Цзяцзя согласилась и пообещала стараться изо всех сил. Если получится не слишком хорошо, она не возьмет с госпожи Вань денег. Госпожа Вань, казалось, была довольна сделкой, и, в конце концов, они договорились о цене в двадцать тысяч юаней.
Цзяцзя работала в доме госпожи Вань пять дней в неделю. Госпожа Вань настояла, чтобы она каждый раз оставалась на ужин. Дети возвращались из школы и присоединялись к ним, но с мужем госпожи Вань Цзяцзя познакомилась только через две недели после появления в доме – к этому времени она уже начала думать, что этот человек либо каждый вечер возвращается домой очень поздно, либо не возвращается вообще. Однажды днем он открыл входную дверь и, казалось, поразился, увидев Цзяцзя, стоявшую у незавершенной картины. У него росла длинная борода, а длинные седые волосы были собраны в хвост на затылке. Они обменялись несколькими словами, и Цзяцзя узнала, что он владеет небольшим заведением, где исполняется джаз.
– Я знаю это место, – сказала Цзяцзя. – Ходила туда сразу после открытия. Я тогда как раз начала учиться живописи.
– Рад слышать, – произнес он тихим скрипучим голосом. – А что вы тут рисуете?
– Ваша жена попросила меня нарисовать здесь Шакьямуни.

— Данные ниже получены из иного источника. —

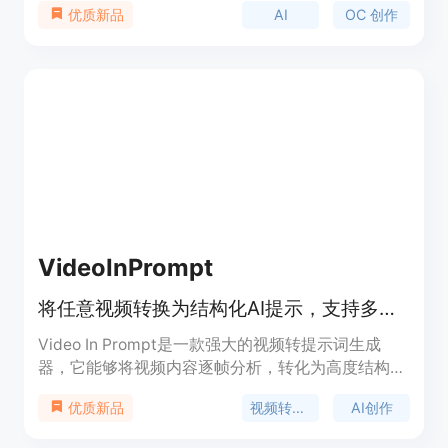
AI
OC 创作
优质新品
绘画技能。主要优点包括操作简单，能快速将用户的
创意转化为具体的角色形象，支持多种风格和形式的
角色设计，还可实现角色的动画制作。该平台提供免
费使用，适合各类有角色创作需求的人群，如动漫爱
好者、游戏开发者、角色设计师等。
VideoInPrompt
将任意视频转换为结构化AI提示，支持多种AI引擎
Video In Prompt是一款强大的视频转提示词生成
器，它能够将视频内容逐帧分析，转化为高度结构化
的文本提示和JSON元数据，适用于Runway、Sora
视频转提示词
AI创作
优质新品
和Midjourney等多种AI生成工具。该产品的重要性在
于为创作者节省大量时间和精力，避免手动编写提示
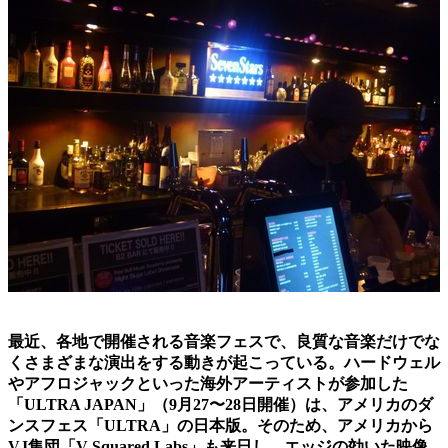
最近、各地で開催される音楽フェスで、良質な音楽だけでな
くさまざまな演出をする動きが起こっている。ハードウェル
やアフロジャックといった海外アーティストが参加した
「ULTRA JAPAN」（9月27〜28日開催）は、アメリカのダ
ンスフェス「ULTRA」の日本版。そのため、アメリカから
VJ集団「V Squared Labs」も来日し、エッジの効いた映像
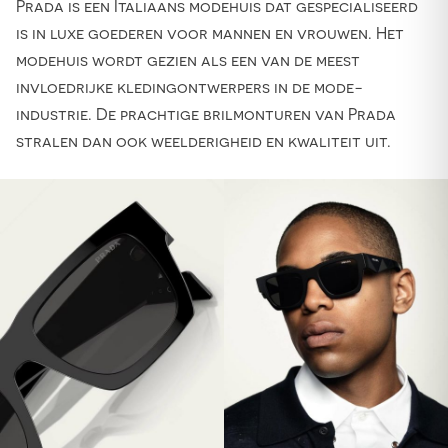
Prada is een Italiaans modehuis dat gespecialiseerd
is in luxe goederen voor mannen en vrouwen. Het
modehuis wordt gezien als een van de meest
invloedrijke kledingontwerpers in de mode-
industrie. De prachtige brilmonturen van Prada
stralen dan ook weelderigheid en kwaliteit uit.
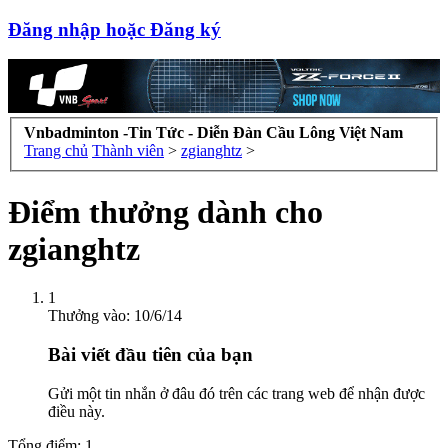
Đăng nhập hoặc Đăng ký
Vnbadminton -Tin Tức - Diễn Đàn Cầu Lông Việt Nam
Trang chủ
Thành viên
>
zgianghtz
>
Điểm thưởng dành cho
zgianghtz
1
Thưởng vào:
10/6/14
Bài viết đầu tiên của bạn
Gửi một tin nhắn ở đâu đó trên các trang web để nhận được
điều này.
Tổng điểm: 1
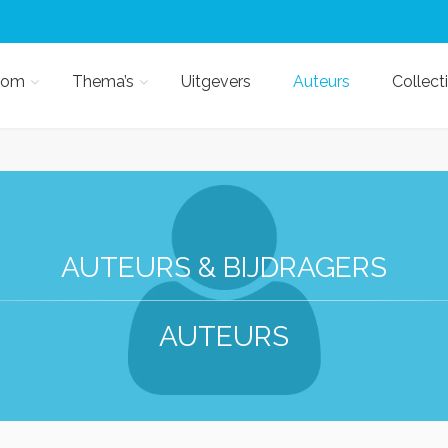
kom
Thema’s
Uitgevers
Auteurs
Collect
AUTEURS & BIJDRAGERS
AUTEURS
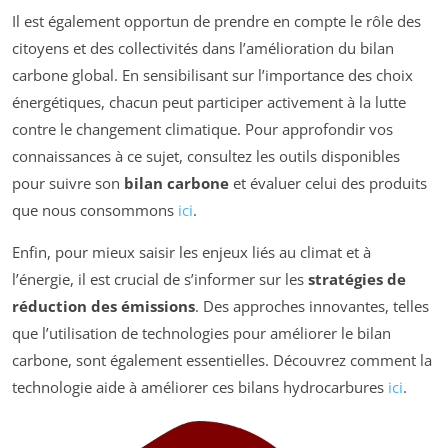
Il est également opportun de prendre en compte le rôle des
citoyens et des collectivités dans l’amélioration du bilan
carbone global. En sensibilisant sur l’importance des choix
énergétiques, chacun peut participer activement à la lutte
contre le changement climatique. Pour approfondir vos
connaissances à ce sujet, consultez les outils disponibles
pour suivre son
bilan carbone
et évaluer celui des produits
que nous consommons
ici
.
Enfin, pour mieux saisir les enjeux liés au climat et à
l’énergie, il est crucial de s’informer sur les
stratégies de
réduction des émissions
. Des approches innovantes, telles
que l’utilisation de technologies pour améliorer le bilan
carbone, sont également essentielles. Découvrez comment la
technologie aide à améliorer ces bilans hydrocarbures
ici
.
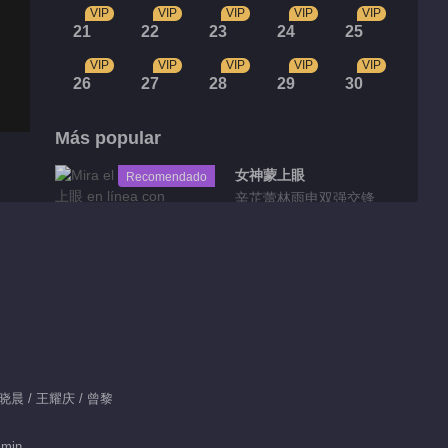
VIP
VIP
VIP
VIP
VIP
21
22
23
24
25
VIP
VIP
VIP
VIP
VIP
26
27
28
29
30
Más popular
女神蒙上眼
Recomendado
辛芷蕾林雨申双强交锋
Fragmentos
Highlight EP 34 No.7
Simmer Down
01:48
 王晓晨 / 王耀庆 / 曾黎
Highlight EP 34 No.6
 min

Казалось, муж госпожи Вань понятия не имел, что происходит в его доме. Цзяцзя указала на место над карандашным контуром лотоса посреди стены.
– Это гораздо сложнее, чем мне сначала показалось. Хочу сделать работу хорошо.
– Замечательно. Не стану вас больше беспокоить.
Так закончился их единственный разговор. В тот день она ушла пораньше, чтобы хозяева могли провести время вместе. Никто не намекал, что пора уходить, пара, казалось, не возражала против ее присутствия, но Цзяцзя больше не хотелось рисовать. Вместо этого она поймала себя на том, что ноги несут ее в бар Лео.
– Сомневаюсь я насчет этой работы, – сказала Цзяцзя Лео, наблюдавшему, как она садится на табурет. – У меня почти нет времени заниматься собственной картиной.
Лео взял стакан и налил ей воды. Похоже, Цзяцзя решила всегда ходить с распущенными волосами. Она казалась уставшей, хотя и помолодевшей. Возможно, из-за того, как она была одета – синие джинсы, черный свитер, белые кроссовки. Еще и холщовая сумка с карандашами, красками и кистями. Ее макияж немного смазался, но Лео находил, что так ей даже идет. Она стала еще красивее. Может быть, даже еще откровеннее.
– У меня ничего не получится, – уверяла Цзяцзя. – Откуда нам знать, как выглядит Будда? И вдруг у его лотоса должно быть, скажем, шесть лепестков вместо пяти? Тогда я все испорчу.